第38章 切られた火蓋
岩「なら、いい。お前が折れることがあったら、その時は青城が終わる時だ。滅多なことで折れんるじゃねぇぞ」
「岩ちゃんがそんなにオレの事が好きだったなんて・・・あ、いえ・・・なんでもないからそのゲンコツ下ろして!」
眉間に深い溝を見せつけながらゲンコツを構える岩ちゃんから1歩離れて、また、コートへと視線を戻す。
そこにはコーチに言われてメンバーへのボール出し
を手伝う紡ちゃんが右へ左へとちょこまか動き回っていて思わず顔が緩む。
今はそうやってボールを持ってるけど・・・
ねぇ、紡ちゃん・・・覚えてる?
紡ちゃんとオレが、初めて出会った時のこと。
オレは、ずっと忘れずにいるんだけど、ね?
あの時の紡ちゃんは、もちろんボールなんかじゃなくて、音楽の授業で使うっていう教材を抱えて、移動教室先の音楽室への行き方が分からなくて、廊下を行ったり来たりしてたっけ。
朝練でやらかした突き指の処置を終えたオレが声をかけて、その教室まで連れてって。
その後、女子バレー部で見つけた時には・・・運命を感じたんだけど、その時の相手はオレじゃなくて。
小さく息を吐きながら、隣で同じように烏野のコートを見入る岩ちゃんをチラリと見る。
けど今、また運命の巡り合わせは廻り出してる。
あの時の養護の先生が言ってた赤い糸の話を思い浮かべて、自分の手を天井へと掲げて・・・見上げる。

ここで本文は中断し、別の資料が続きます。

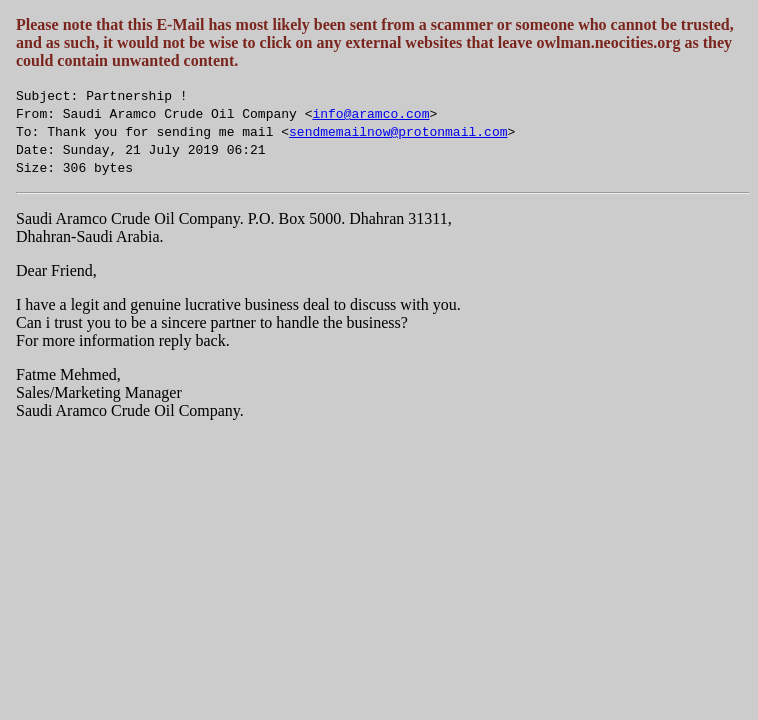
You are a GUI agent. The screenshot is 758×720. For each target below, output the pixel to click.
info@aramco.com (370, 113)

ー 及川の赤い糸も、ちゃ~んと誰かと繋がってるよ。それが誰なのかは、分からないけどね? ー
オレの赤い糸の行方を話してる時、あの先生はオレの赤い糸は2センチくらいで切れてんじゃない?と笑ってて。
そんな先生がその後、オレに向けて言った言葉。
ちゃんと、誰かに・・・繋がってる。
叶うなら、ちゃんと紡ちゃんに繋がってて欲しい。
途中がどんなに絡まっていても、行き着く先は・・・あの子の指に。
キュッと手のひらを握り締め、ゆっくりと閉じた瞼をそっと開けば。
そこに見えたきた物は、紡ちゃんの腕を掴む飛雄の姿だった。
岩「ボール出しの後に、影山があいつを呼んだんだよ」
ほんの一瞬の間に何があったのかと聞けば、岩ちゃんがそんな事を言う。
言ってる意味が分かんないよと笑いながらも、オレはその飛雄の行動から・・・目が離せなかった。